Rembrandt Peale Portrait Show at

Walters March 4–August 23

Exhibition will explore the mystery of the sitter's identity

Baltimore. In celebration of a recent gift to the museum by a Maryland family, the Walters Art Museum presents the focus show, Rembrandt Peale's Portrait of John Meer: A New Addition to the American Art Collection, on the work of painter Rembrandt Peale (1778–1860). The donated, undated painting, Portrait of John Meer, depicts a robust middle-aged man who points enigmatically at a human skull cradled to his body. Painted by Peale when he was probably just 17 years of age, Portrait of John Meer serves as a point of comparison with other exhibited works to trace the artist's development from a technical wunderkind to a mature painter of remarkable fluency. Highlights within the focus show include Peale's sensitive fraternal portrait, Rubens Peale with a Geranium, on loan to the Walters from the National Gallery of Art, Washington, D.C., as well as portraits from the Maryland Historical Society and the Historical Society of Pennsylvania Collection at Atwater Kent Museum.

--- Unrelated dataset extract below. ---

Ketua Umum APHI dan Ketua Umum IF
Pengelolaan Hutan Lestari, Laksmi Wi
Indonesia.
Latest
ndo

"This show will also explore the symbolism of the human skull in Western art and its possible significance as a clue to the profession of the sitter, who the family had always thought of as a 'Dr.' Meer," said Eik Kahng, the Walters' curator and head of the department of 18th and 19th century art.

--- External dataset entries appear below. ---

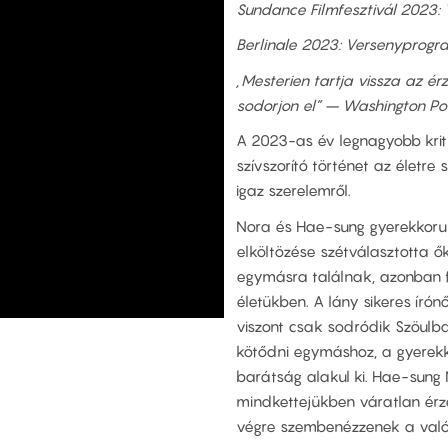
Sundance Filmfesztivál 2023:
Berlinale 2023: Versenyprogr
„Mesterien tartja vissza az é
sodorjon el” – Washington Po
A 2023-as év legnagyobb krit
szívszorító történet az életre
igaz szerelemről.
Nora és Hae-sung gyerekkoruk
elköltözése szétválasztotta ő
egymásra találnak, azonban 
életükben. A lány sikeres író
viszont csak sodródik Szöulba
kötődni egymáshoz, a gyerekko
barátság alakul ki. Hae-sung
mindkettejükben váratlan érzel
végre szembenézzenek a valód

A craftsman and friend of the Peale family, Meer emigrated from England to Philadelphia with his family in 1793. He soon lost his wife to yellow fever and nearly died of the illness himself. He survived, however, to nurse others through outbreaks of the disease that plagued the city throughout the 1790's. Peale's use of the skull poignantly recognizes the subject's personal loss, his brush with death and his heroic service to others.